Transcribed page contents
┄┄┄┄┄┄┄┄┄┄

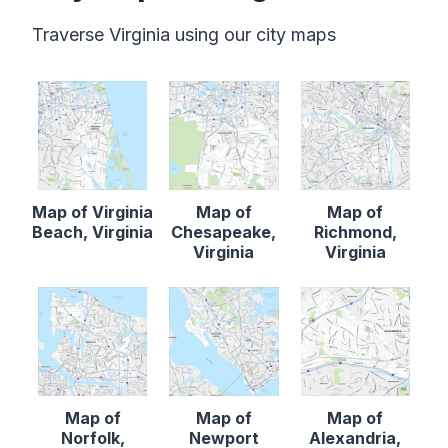
Traverse Virginia using our city maps
Map of Virginia
Map of
Map of
Beach, Virginia
Chesapeake,
Richmond,
Virginia
Virginia
Map of
Map of
Map of
Norfolk,
Newport
Alexandria,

┄┄┄┄┄┄┄┄┄┄

**Aim of the exercise**. Copy out all the entries exactly. Images stay out of the copy.

**Reply**.
Traverse Virginia using our city maps
Map of Virginia
Map of
Map of
Beach, Virginia
Chesapeake,
Richmond,
Virginia
Virginia
Map of
Map of
Map of
Norfolk,
Newport
Alexandria,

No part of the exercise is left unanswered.